You can collect some of this information using our environment capture script:
https://github.com/tensorflow/tensorflow/tree/master/tools/tf_env_collect.sh
You can obtain the TensorFlow version with
python -c "import tensorflow as tf; print(tf.GIT_VERSION, tf.VERSION)"
I have success on using SSD mobilenet, training on custom objects. 1000+ images, all 700x700 pix, 80% for training and 20% for testing (so shouldn't be any problem with installation). But the accuracy is bad, so I switch to using faster_rcnn_nas. As accuracy is my top priority.
I have tried:
batch_queue_capacity: 2
num_batch_queue_threads: 8
prefetch_queue_capacity: 2
but not helping.
The training stuck at global_step/sec: 0. And some time, I get the value of loss (around 2.6). I trained and waited 4 hours, only manage to get only 3 values of losses, super slow. Other than that, I get global_step/sec: 0, and still it's extremely slow.
num_examples is 204 because I have 204 images (20%) in my test folder.

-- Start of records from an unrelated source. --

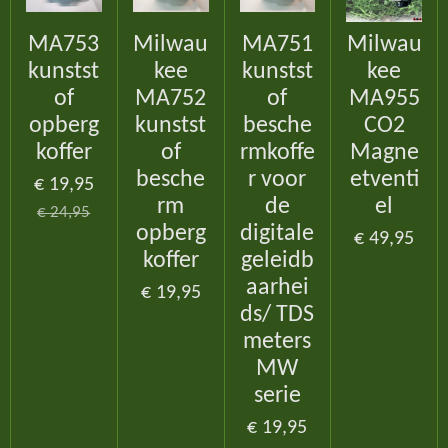
MA753
Milwau
MA751
Milwau
kunstst
kee
kunstst
kee
of
MA752
of
MA955
opberg
kunstst
besche
CO2
koffer
of
rmkoffe
Magne
besche
r voor
etventi
€ 19,95
rm
de
el
€ 24,95
opberg
digitale
€ 49,95
koffer
geleidb
aarhei
€ 19,95
ds/ TDS
meters
MW
serie
€ 19,95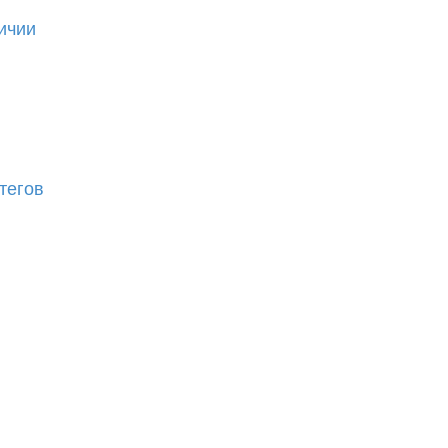
ичии
тегов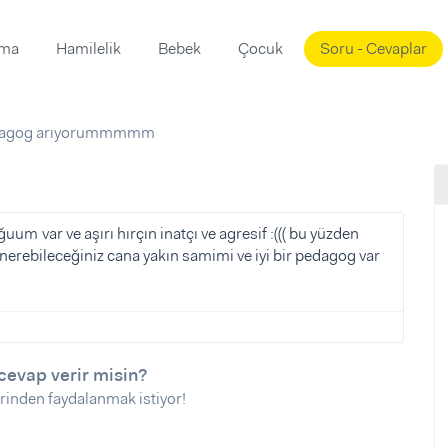
ama
Hamilelik
Bebek
Çocuk
Soru - Cevaplar
Süslemeleri
ama
agog arıyorummmmm
ta
ı
ı
ısı
m
 Mekanı
mi)
m var ve aşırı hırçın inatçı ve agresif :((( bu yüzden
rebileceğiniz cana yakın samimi ve iyi bir pedagog var
üsleme
i
i
u
ünü
i
cevap verir misin?
rinden faydalanmak istiyor!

I have tried change the fixed_shape_resizer too, to 700 x 700, but doesn't seems to make the training progress too.
model {
faster_rcnn {
num_classes: 1
image_resizer {
# TODO: Only fixed_shape_resizer is currently supported for NASNet
# featurization. The reason for this is that nasnet.py only supports
# inputs with fully known shapes. We need to update nasnet.py to handle
# shapes not known at compile time.
fixed_shape_resizer {
height: 1200
width: 1200
}
}
feature_extractor {
type: 'faster_rcnn_nas'
}
first_stage_anchor_generator {
grid_anchor_generator {
scales: [0.25, 0.5, 1.0, 2.0]
aspect_ratios: [0.5, 1.0, 2.0]
height_stride: 16
width_stride: 16
}
}
first_stage_box_predictor_conv_hyperparams {
op: CONV
regularizer {
l2_regularizer {
weight: 0.0
}
}
initializer {
truncated_normal_initializer {
stddev: 0.01
}
}
}
first_stage_nms_score_threshold: 0.0
first_stage_nms_iou_threshold: 0.7
first_stage_max_proposals: 50
first_stage_localization_loss_weight: 2.0
first_stage_objectness_loss_weight: 1.0
initial_crop_size: 17
maxpool_kernel_size: 1
maxpool_stride: 1
second_stage_box_predictor {
mask_rcnn_box_predictor {
use_dropout: false
dropout_keep_probability: 1.0
fc_hyperparams {
op: FC
regularizer {
l2_regularizer {
weight: 0.0
}
}
initializer {
variance_scaling_initializer {
factor: 1.0
uniform: true
mode: FAN_AVG
}
}
}
}
}
second_stage_post_processing {
batch_non_max_suppression {
score_threshold: 0.0
iou_threshold: 0.6
max_detections_per_class: 100
max_total_detections: 100
}
score_converter: SOFTMAX
}
second_stage_localization_loss_weight: 2.0
second_stage_classification_loss_weight: 1.0
second_stage_batch_size: 49
}
}
train_config: {
batch_size: 1
optimizer {
momentum_optimizer: {
learning_rate: {
manual_step_learning_rate {
initial_learning_rate: 0.0003
schedule {
step: 0
learning_rate: .0003
}
schedule {
step: 900000
learning_rate: .00003
}
schedule {
step: 1200000
learning_rate: .000003
}
}
}
momentum_optimizer_value: 0.9
}
use_moving_average: false
}
gradient_clipping_by_norm: 10.0
batch_queue_capacity: 2
num_batch_queue_threads: 8
prefetch_queue_capacity: 2
fine_tune_checkpoint: "faster_rcnn_nas_coco_2017_11_08/model.ckpt"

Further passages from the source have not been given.